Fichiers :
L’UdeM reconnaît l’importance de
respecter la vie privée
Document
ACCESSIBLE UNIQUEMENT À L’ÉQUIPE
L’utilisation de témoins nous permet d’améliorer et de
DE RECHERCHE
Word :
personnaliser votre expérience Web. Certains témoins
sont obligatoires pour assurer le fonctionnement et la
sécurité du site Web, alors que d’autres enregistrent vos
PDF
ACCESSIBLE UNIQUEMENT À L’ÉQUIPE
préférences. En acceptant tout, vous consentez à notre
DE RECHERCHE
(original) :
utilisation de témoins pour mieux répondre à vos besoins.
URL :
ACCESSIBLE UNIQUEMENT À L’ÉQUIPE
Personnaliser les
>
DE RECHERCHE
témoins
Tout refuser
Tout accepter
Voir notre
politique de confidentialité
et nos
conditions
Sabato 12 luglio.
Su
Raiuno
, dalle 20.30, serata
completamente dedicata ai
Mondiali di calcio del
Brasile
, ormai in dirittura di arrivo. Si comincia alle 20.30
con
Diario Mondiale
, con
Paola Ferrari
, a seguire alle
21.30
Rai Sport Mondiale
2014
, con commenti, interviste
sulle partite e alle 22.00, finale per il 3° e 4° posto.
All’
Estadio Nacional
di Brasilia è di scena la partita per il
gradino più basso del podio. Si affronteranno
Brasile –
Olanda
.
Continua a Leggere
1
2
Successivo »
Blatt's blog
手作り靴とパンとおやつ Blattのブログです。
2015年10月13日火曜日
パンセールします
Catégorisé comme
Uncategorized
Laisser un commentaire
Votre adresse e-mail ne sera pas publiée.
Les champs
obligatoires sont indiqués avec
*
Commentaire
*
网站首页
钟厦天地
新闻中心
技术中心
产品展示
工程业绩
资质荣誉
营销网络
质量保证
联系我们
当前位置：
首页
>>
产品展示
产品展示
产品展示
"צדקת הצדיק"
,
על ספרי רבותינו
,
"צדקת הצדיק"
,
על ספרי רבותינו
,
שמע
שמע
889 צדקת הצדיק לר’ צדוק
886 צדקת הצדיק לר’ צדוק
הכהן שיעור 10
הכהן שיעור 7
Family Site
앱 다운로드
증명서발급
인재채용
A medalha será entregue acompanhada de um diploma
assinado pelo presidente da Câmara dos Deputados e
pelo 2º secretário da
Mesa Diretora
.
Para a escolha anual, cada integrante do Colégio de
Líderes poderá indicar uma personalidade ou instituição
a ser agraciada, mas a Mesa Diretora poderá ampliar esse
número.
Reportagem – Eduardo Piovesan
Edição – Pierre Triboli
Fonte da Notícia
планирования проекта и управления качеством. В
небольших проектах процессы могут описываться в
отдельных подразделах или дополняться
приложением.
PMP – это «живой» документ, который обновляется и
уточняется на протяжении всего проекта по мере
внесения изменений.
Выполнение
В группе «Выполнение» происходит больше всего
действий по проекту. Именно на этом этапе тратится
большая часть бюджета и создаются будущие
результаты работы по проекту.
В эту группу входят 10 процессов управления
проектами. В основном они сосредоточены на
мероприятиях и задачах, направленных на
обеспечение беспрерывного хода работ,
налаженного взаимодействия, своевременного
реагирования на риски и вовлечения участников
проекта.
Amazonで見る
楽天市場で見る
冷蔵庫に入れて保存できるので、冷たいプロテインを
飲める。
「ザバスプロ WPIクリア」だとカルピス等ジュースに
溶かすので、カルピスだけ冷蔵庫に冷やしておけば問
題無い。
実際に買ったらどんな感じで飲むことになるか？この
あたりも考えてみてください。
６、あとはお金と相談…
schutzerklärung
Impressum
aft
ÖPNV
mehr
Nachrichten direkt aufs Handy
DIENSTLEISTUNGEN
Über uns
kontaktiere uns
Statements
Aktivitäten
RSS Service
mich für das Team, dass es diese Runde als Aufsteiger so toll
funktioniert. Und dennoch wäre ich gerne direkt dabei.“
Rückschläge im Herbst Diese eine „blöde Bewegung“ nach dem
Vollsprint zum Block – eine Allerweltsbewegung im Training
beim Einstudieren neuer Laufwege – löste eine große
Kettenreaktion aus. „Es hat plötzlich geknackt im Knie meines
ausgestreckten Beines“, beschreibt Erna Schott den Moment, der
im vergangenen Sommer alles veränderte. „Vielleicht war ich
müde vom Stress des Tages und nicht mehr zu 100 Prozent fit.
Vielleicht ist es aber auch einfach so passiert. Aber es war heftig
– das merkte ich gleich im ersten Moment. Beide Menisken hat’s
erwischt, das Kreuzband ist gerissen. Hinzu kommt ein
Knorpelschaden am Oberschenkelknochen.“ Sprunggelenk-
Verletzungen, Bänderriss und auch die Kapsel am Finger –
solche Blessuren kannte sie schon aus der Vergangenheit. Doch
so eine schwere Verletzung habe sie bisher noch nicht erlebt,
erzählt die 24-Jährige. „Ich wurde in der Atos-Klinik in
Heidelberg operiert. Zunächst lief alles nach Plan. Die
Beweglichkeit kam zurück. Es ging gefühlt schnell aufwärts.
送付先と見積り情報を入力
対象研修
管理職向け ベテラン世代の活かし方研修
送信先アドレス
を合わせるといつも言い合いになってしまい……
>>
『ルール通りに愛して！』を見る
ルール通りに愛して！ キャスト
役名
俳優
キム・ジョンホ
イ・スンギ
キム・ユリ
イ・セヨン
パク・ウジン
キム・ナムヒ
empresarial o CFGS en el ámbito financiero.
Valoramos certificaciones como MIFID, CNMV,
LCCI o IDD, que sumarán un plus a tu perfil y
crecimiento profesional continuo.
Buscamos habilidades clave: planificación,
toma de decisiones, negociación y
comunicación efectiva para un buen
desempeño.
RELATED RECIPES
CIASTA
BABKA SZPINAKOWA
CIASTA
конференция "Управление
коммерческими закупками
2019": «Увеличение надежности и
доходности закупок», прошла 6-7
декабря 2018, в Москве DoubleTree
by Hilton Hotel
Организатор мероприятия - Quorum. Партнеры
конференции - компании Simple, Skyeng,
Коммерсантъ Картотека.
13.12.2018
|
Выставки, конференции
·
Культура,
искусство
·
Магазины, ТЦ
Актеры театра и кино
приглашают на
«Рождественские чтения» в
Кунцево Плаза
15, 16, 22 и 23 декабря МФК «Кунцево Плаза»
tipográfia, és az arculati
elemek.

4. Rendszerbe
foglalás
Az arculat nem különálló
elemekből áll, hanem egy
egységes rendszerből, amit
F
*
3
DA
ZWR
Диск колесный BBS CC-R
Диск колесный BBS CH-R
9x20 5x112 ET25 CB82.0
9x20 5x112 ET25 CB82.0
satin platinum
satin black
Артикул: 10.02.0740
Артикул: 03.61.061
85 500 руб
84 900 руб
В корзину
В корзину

◇ ◇ ◇

What the task asks: Copy out each line of the data in which the word "sont" appears.

Answer space:
sont obligatoires pour assurer le fonctionnement et la
obligatoires sont indiqués avec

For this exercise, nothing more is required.